Oysa 30 Mart 2014 yerel seçimlerinden bu yana, siyasette çok köklü
değişimler yaşandı. Başbakan değişti, siyasal sistem değişti, ilk
kez yakın tarihimizde bir Cumhurbaşkanı kurucusu olduğu partinin
başına geçti.
Ve en önemlisi Türkiye 15 Temmuz gibi kanlı bir darbe ve işgal
girişimini atlattı. Tüm bunların genel veya yerel siyaseti
etkilememesi mümkün değil. Ayrıca parti tabanında ve toplumda bazı
belediye başkanları için ciddi bir değişim talebi var.
AK Parti sık sık yaptığı kamuoyu yoklamalarıyla bunu ortaya koydu
ve tek tek belediye başkanlarına bu tabloyu gösterdi.
Bazı illerde ve ilçelerde belediye başkanlarının tutumu nedeniyle
ciddi oy kaybı olduğu hatta başkanların oylarının bazı yerlerde
yüzde 20'lere düştüğü bile görüldü.
Bu sonuçta, toplumla yeterince bağ kuramamaktan FETÖ ile dolaylı
ilişkiye kadar bir dizi faktörün etkisi var. Bu yüzden
Cumhurbaşkanı Erdoğan başından beri, bu değişimin gönüllü yapılması
gerektiğini söyledi. Çok istekli görünmese de ilk adımı Kadir
Topbaş attı. Arkası da Düzce Belediye Başkanı Mehmet Keleş ve Niğde
Belediye Başkan Faruk Akdoğan'ın istifasıyla geldi. Şimdi sırada
Melih Gökçek, Recep Altepe ve Ahmet Edip Uğur var.

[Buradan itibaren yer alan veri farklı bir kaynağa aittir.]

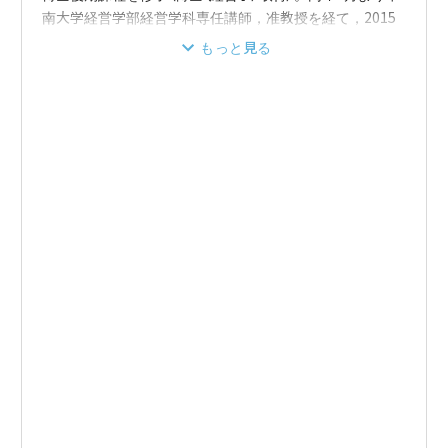
南大学経営学部経営学科専任講師，准教授を経て，2015
年，教授となり，現在に至る。専門分野は，組織行動論，
もっと見る
経営組織論。研究テーマは，新卒採用者の組織適応と中途
採用者の組織再適応といったオンボーディングに関する研
究に長い間従事し，最近は育成上手の研究にも尽力してい
る。
近著に『組織になじませる力―オンボーディングが新卒・
中途の離職を防ぐ―』（アルク，2022年），『中途採用人
材を活かすマネジメント―転職者の組織再適応を促進する
ために―』（生産性出版，2021年），『若年就業者の組織
適応―リアリティ・ショックからの成長』（白桃書房，
2020年）がある。その他，共著書籍や論文，新聞記事など
も多数執筆している。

Bu arada sürprizler de bekleniyor.
Sayı çok fazla olmasa da Ordu, Çorum ve Gaziantep'le birlikte
İstanbul gibi büyük illerdeki birkaç ilçe belediye başkanının da
istifa etmeleri şaşırtıcı olmayacak.
Bu tartışmaların yükseldiği son birkaç günde İstanbul ve
Anadolu'dan çok sayıda belediye başkanı ve il yöneticisiyle
konuştum.
Hava hiç de negatif değil, tam aksine bazı belediye başkanlarının
direnç göstermesi tepki bile çekiyor.
Tecrübeli bir il başkanı şöyle diyor: "Şu gerçeği kabul edelim bazı
belediye başkanlarımızın durumu vahimdi. Yapılan kamuoyu
yoklamalarında yerlerde sürünüyordu.
Onlar üzerinden AK Parti'ye yöneltilen kızgınlık giderek nefrete
dönüşüyordu. Bu gerçeği Cumhurbaşkanı gördü." Bir belediye başkanı
ise istifalara ve direnç meselesine farklı pencereden bakıyor:
"Ben kendimden biliyorum, ilk göreve geldiğimde kimse beni
tanımıyordu.
Tek başıma adaylığımı koysam, kesinlikle seçilemezdim. Ama Tayyip
Bey gelip elimi kaldırdı, 'Ben kefilim' dedi.
O gün 'bana neden kefil oluyorsun' diye sormadım şimdi neden
sorayım..."
AK Parti'nin sessiz sedasız yapmak istediği ama giderek yüksek
sesle tartışılan bu değişim, aslında söylenenlerin tam aksine kaygı
değil, AK Parti tabanında yeni bir motivasyon kaynağı oluyor.
Yerel seçimleri ötelemek
AK Parti tabanı ve çevresi belediye başkanları üzerinden yürütülen
istifa meselesini çoktan aşmış, yeni bir tartışma başlatmış
görünüyor. Birçok belediye başkanı ısrarla Mart 2019'da yapılacak
yerel seçimlerin genel seçimle birleştirilmesini istiyor. Bunun
nedeni de martın yerel seçim açısından en kötü ay olması. Aslında
bu talep yeni değil, insanların kıştan çıkarken bir seçime
gitmesinin çok zor olduğu hep söyleniyor. Ama adım atılmıyor.
Seçimleri erkene almak için anayasa değişikliği gerekirken, ileri
atmak için böyle bir değişikliğe de ihtiyaç yok.
Önümüzdeki günlerde bu tartışma kaçınılmaz olacak.